Im zweiten Teil des Gesprächs berichtet Görenoğlu, im August 2017 von al-Salbi angewiesen worden zu sein, in die Türkei zu reisen. Al-Salbi selbst sowie zwei seiner Männer hätten bereits vor ihm die Grenze zur Türkei überquert, behauptet Görenoğlu. Der Tod des ehemaligen IS-Anführers Abu Bakr al-Baghdadi zahle sich am meisten für den türkischen Staat aus, da der zweitwichtigste Mann nach Baghdadi der Turkmene al-Salbi sei. Schließlich stünden alle Turkmenen der Türkei nah. Das komme dem Geheimdienst (MIT) natürlich gelegen.
„Es deutet sich zudem ein Dogmenwechsel beim IS an. Salbi vertritt eine andere Formulierung als Baghdadi. Seine Auslegung ist auch nicht so streng wie die von Abu Mohammad al-Adnani (galt bis zu seinem Tod im August 2016 als Chef des IS-Geheimdienstes, Sprecher und Leiter der Propaganda-Abteilung, Anm. d. Red.) oder Wa'il Adil Hasan Salman al-Fayad (bekannt als Abu Muhammad al-Furqan, bis zu seinem Tod im September 2016 IS-Medienverantwortlicher und Mitglied im Schura-Rat des IS, Anm. d. Red.). Er wird mit der Türkei und al-Qaida einen lockeren Umgang pflegen. Ich gehe davon aus, dass Hadschi Abdullah sich beiden Seiten nähern und mit ihnen zusammenarbeiten wird”, glaubt Görenoğlu.
Neuer IS-Chef sitzt in der Türkei
Der Gefangene meint auch zu wissen, al-Salbi würde sich mit zwei seiner Gefolgsleute in der Türkei aufhalten. Dazu erklärt er: „Ich weiß sehr genau, dass die drei im Februar 2017 nach Idlib gingen, um von dort aus weiter in die Türkei zu reisen. Bei seinen Gefolgsleuten handelt es sich um Murat Qardash und Laith Abush. Erfahren habe ich das unter anderem durch letzteren. Als Abush mich über die geplante Türkei-Reise informierte, fragte ich ihn, was denn mit mir sei. Er entgegnete: ‚Sobald wir den Zeitpunkt deiner Ausreise bestimmt haben, werden wir dich darüber unterrichten.‘“
Auf die Frage, ob es sich um ein taktisches Manöver handelt und al-Salbi doch in Idlib geblieben sein könnte, antwortet Görenoğlu: „Das kann ich mir kaum vorstellen. Schließlich steckt die Region mitten in einem Krieg. Außerdem ist Hadschi schlecht zu Fuß, da er gesundheitliche Probleme hat. Im Übrigen legt er einen hohen Wert auf seine Sicherheit.
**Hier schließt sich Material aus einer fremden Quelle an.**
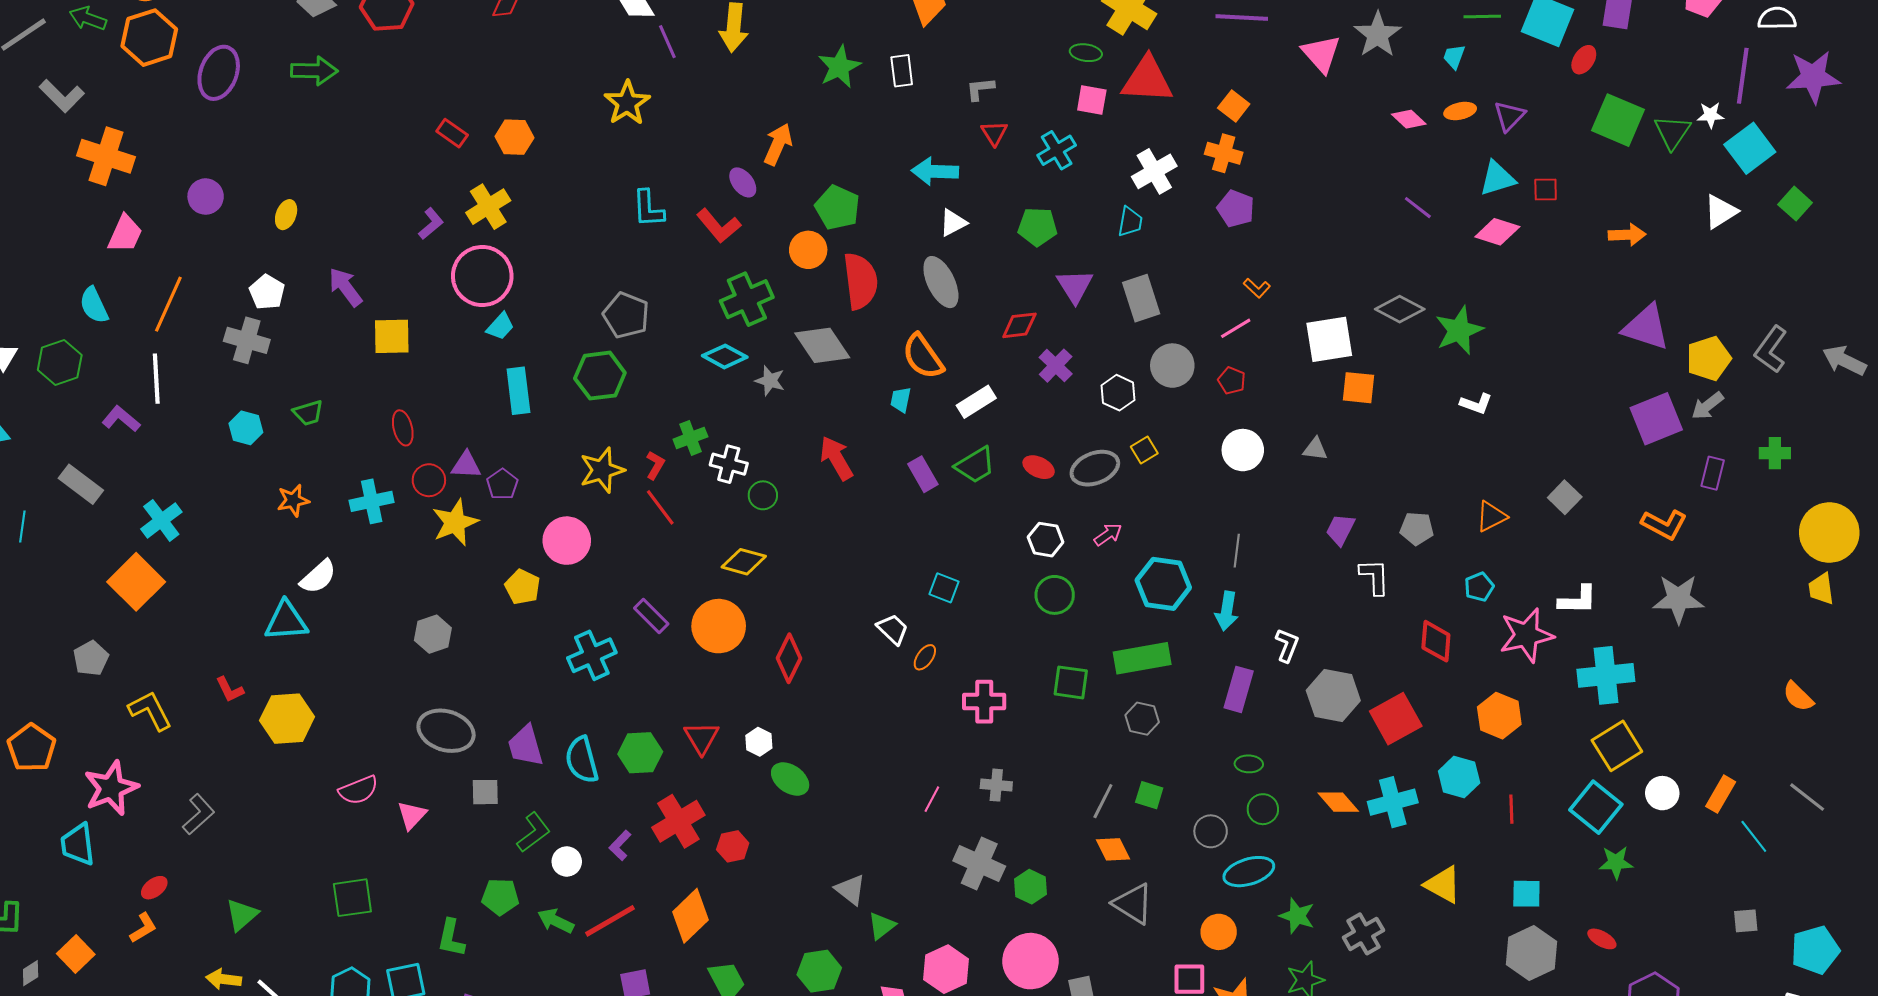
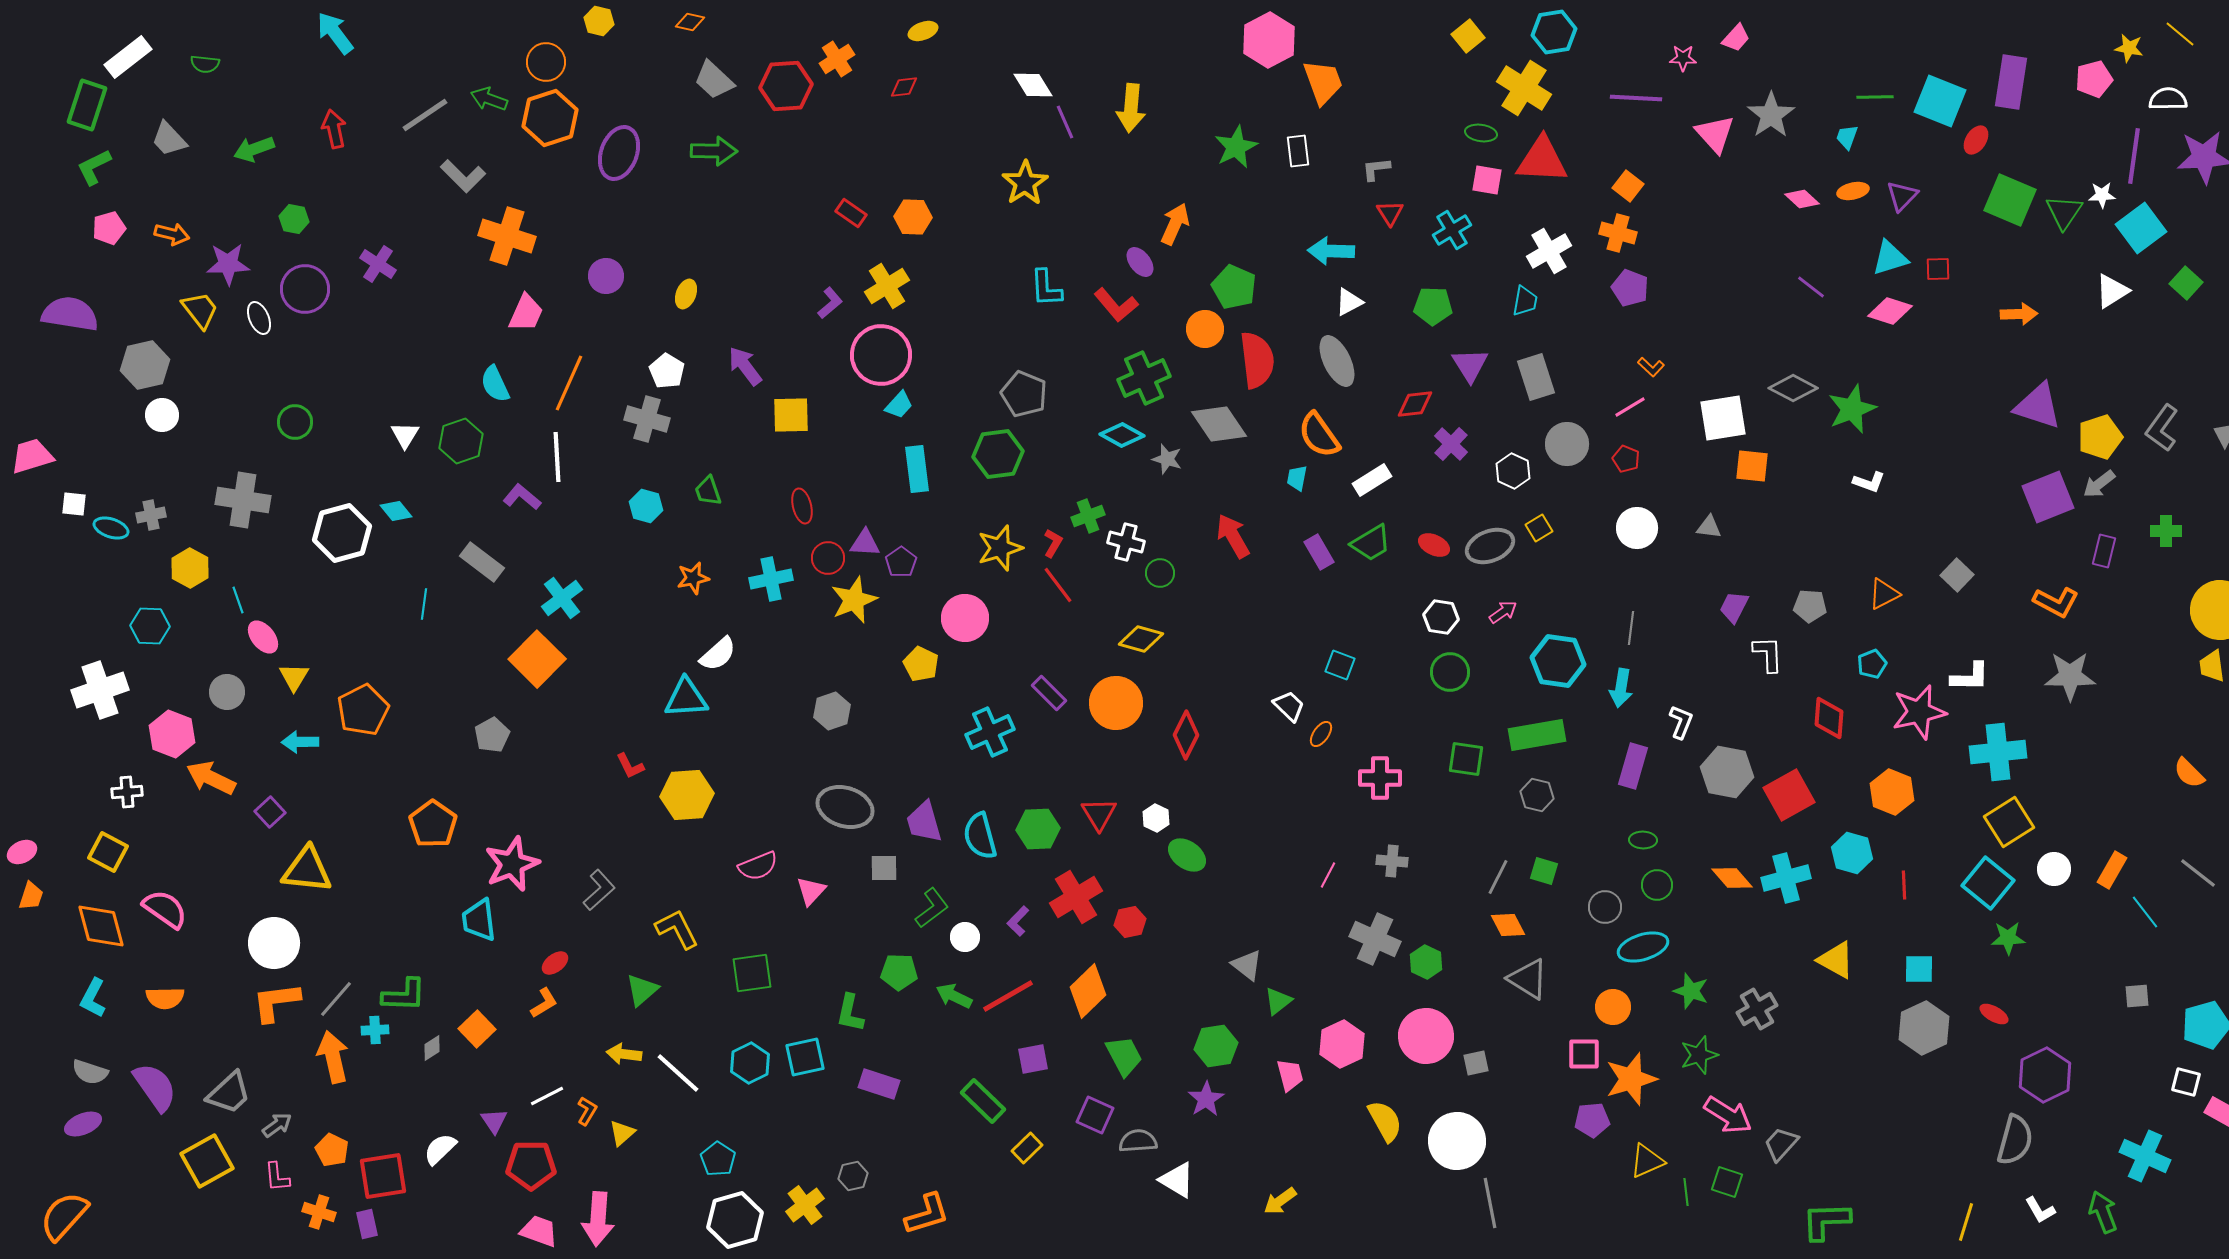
green trapezoid: (308, 413) -> (708, 491), turned 88
yellow L-shape: (150, 711) -> (677, 929), moved

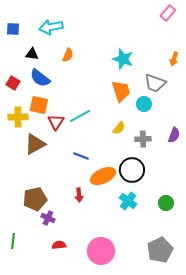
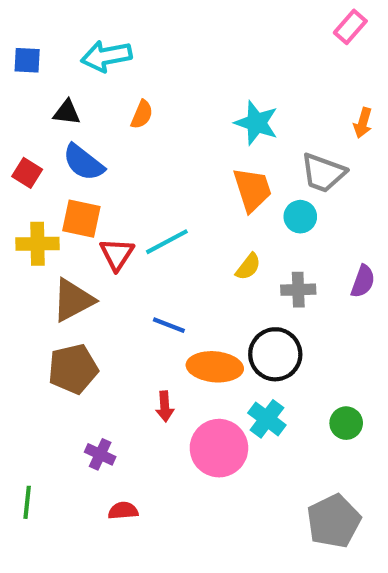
orange ellipse: (103, 176) -> (215, 367), turned 30
brown pentagon: (35, 199) -> (73, 369), moved
pink circle: (101, 251) -> (219, 448), moved

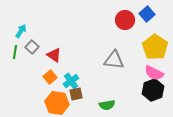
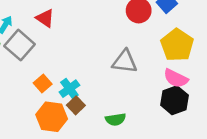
gray square: (32, 47) -> (20, 45), size x1.6
red triangle: (54, 55) -> (45, 18), moved
brown square: (76, 94) -> (76, 105), turned -32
Bei der FSA und anderen dschihadistischen Gruppen in Idlib wimmelt es nur von Spitzeln des US-Geheimdienstes. Daher würde er sich hüten, in der Gegend zu bleiben. Für ihn ist die Türkei der sicherste Ort. Dort kann er eine unbehelligte und uneingeschränkte Bewegungsfreiheit genießen. Den Blicken Erdogans würde er sich nicht entziehen, aber den USA wird er sich natürlich nicht zeigen.”
Einige Monate nachdem sich al-Salbi und seine Gefolgsleute nach Idlib begaben, soll Görenoğlu eine Notiz erhalten haben, in der er aufgefordert wurde, die Grenze zur Türkei zu überqueren. „Die Bitte kam von Hadschi Abdullah. In der Notiz stand, dass neue Aufgaben auf mich warten würden. Meine Familie und ich sowie einige Zivilisten brachen daraufhin aus Abu Khashab (Deir ez-Zor / Ostsyrien, Anm. d. Red.) auf und begaben uns in das von den YPG kontrollierte Gebiet. Nach sechs Tagen Aufenthalt nahe Minbic wurden wir von den Demokratischen Kräften Syriens festgenommen.”
Vom IS-Chef ausgebildet
Warum ihm kein Schmuggler zugewiesen wurde, obwohl er auf Anordnung von al-Salbi die Region verlassen habe, will ich wissen. Görenoğlu antwortet: „Seit 2015 tarnte ich mich bereits als Zivilist. So war es für mich einfacher, meinen Pflichten nachzugehen. Ich bin arabischstämmig, dementsprechend ist mein Arabisch ziemlich gut. Da meine Frau Syrerin ist, war die Reise als zivile Person relativ unbeschwert.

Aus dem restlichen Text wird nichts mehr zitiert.